To Chandra, there is evil all around him that he must vanquish. To Nandini, there is good all around her that she must protect. Twin fallacies that have become firm beliefs.
They walk on their separate paths until one day an unexpected twist of fate lands them face to face. I speak not of their meetings under pretence. I speak of the first time they meet unmasked. Despite whatever circumstances that lead to that point, Chandra blames her for him getting caught. Nandini is just as angry having found that he is a spy! Then Chandra defeats her undefeatable brother and gives insult to her station by rejecting her in full view of a court.
A passionate dislike of each other is born that lays the foundation for their future interactions. The next time they meet, this dislike has deepened a shade more. It is evident in Nandini's outrage as she charges towards him and strips his fake beard off, all the while screeching at him. It is evident in the cold sneer that he carries as he silences her. Then on they struggle against each other neither willing to concede defeat until both are upended from the horse for all their effort!

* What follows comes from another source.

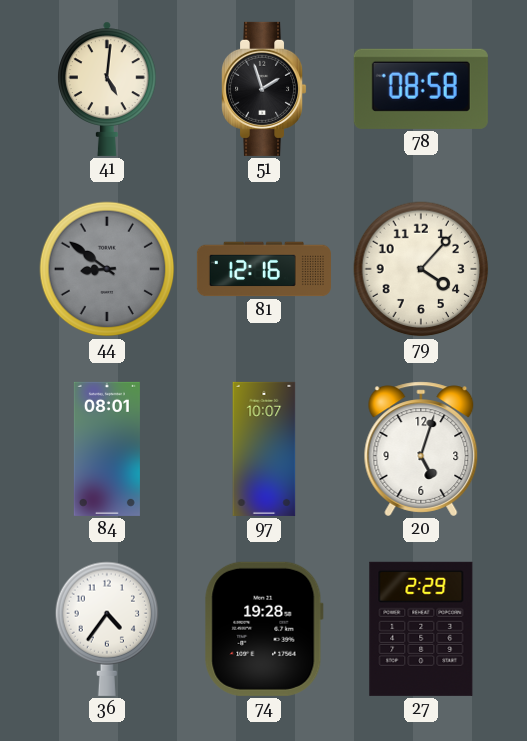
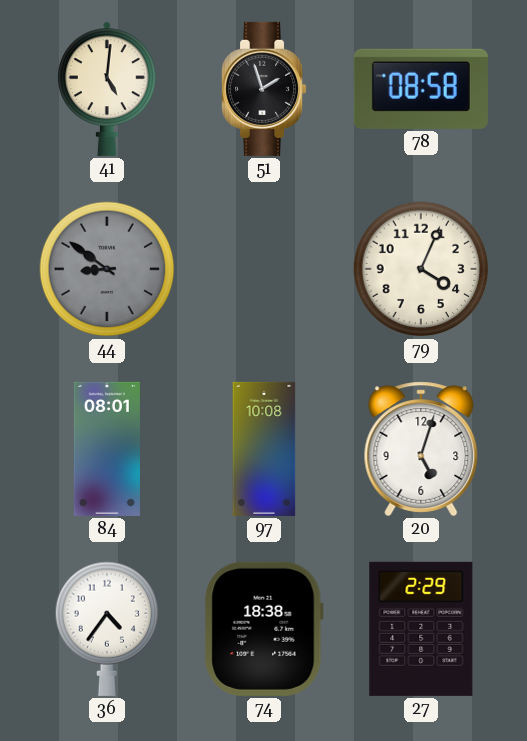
81: 12:16 -> none
79: 4:07 -> 4:04
97: 10:07 -> 10:08
74: 19:28 -> 18:38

The mutual glaring is nothing short of an unspoken battle. If there are any Devanagri translations for "D*** you" and "F*** you", they must be thinking just that!
But this is angry dislike which has a weak reason for existing, so it will fizzle out after some time. Alas, our hero seems to have been taught the value of silence a little too intensively and our heroine has not learned much about the art of not inviting trouble.
Humour aside, the actions that follow have inevitably transformed any weak dislike into active hate.
The protege has momentarily forgotten all he has learned...the attack on him is unwarranted and unjust he must feel...the stree par prahaar varjit dictum has been kicked out of the window for an angry grabbing of the face...It is illogical, it is not right but not fully wrong either, it is all fire and no ice. It is, for that matter, our hero's first flaring of passion - raw, unrestrained, and completely foreign to a man thus conditioned in discipline.
But if you thought it was one-sided, you are wrong. For Nandini is not done yet! She uses her hands and when that helps not, she must use her teeth and draw blood. Yikes! A wildcat is born, uncivilized, untamed and clearly foreign to a princess who normally sticks to happy thoughts and harmless mischief. This is her first taste of passion and it reeks of a man's blood.
Eventually, they part. She watches him ride off with an expression of thwarted anger, helpless to stop this behroopiya who has shaken up her little merry bubble. He must soothe the sting of her bite for this wildcat has proven that she is not to be ignored. His composure is back but the derision of a final smirk hints that he will remember this for some time to come.
Thus the seeds of a passion are born painted in a hue of hate. What fruit they bear, yet remains to be seen.